When a person loves his art, no matter how much he pays, he will not feel bitter. This is our premise.This story will draw a conclusion from this, and at the same time prove the premise to be false.This is a novelty in logic, but it is a very old technique in storytelling, even older than the Great Wall of China. Joe Larrabee came from the towering oak plains of the Midwest and had an extraordinary talent for painting.At the age of six, he created a landscape painting depicting the town's water pump.Next to the water pump, there is also a drawing of a prominent person in the town hurrying past.The painting was framed and hung in the window of a drugstore, next to a corn cob with sparsely arranged grains.At twenty, with a tie around his neck and a deflated purse in his waist, Joe Larrabee left his hometown for New York.

Delia Galuses was born in a small village in the south surrounded by pine forests.
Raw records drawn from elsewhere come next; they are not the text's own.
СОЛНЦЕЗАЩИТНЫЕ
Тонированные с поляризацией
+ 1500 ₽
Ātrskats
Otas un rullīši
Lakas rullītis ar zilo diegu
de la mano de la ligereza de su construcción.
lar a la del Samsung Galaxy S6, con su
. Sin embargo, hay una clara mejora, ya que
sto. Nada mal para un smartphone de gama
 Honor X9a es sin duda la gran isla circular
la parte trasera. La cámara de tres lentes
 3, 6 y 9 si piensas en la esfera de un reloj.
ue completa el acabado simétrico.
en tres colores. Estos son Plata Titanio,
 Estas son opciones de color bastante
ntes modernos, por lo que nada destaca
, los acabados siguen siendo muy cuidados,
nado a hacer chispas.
She played the hexatonic musical instrument vividly at a very young age.Seeing that the child was promising, the relatives pooled a large sum of money for her to go to the north for "advanced studies".They didn't see her finish school - and that's what our story is about. Joe and Delia met in the studio.Students of art and music used to gather there to discuss chiaroscuro, Wagner, music, Rembrandt, painting, Walter Dufaur, wallpaper, Chopin and oolong tea. Both Joe and Delia are devoted to each other, or mutual admiration.Call it what you will, and it didn't take long for the two to get married—because, as we mentioned earlier: when one loves one's art, it doesn't seem to be painful to give more.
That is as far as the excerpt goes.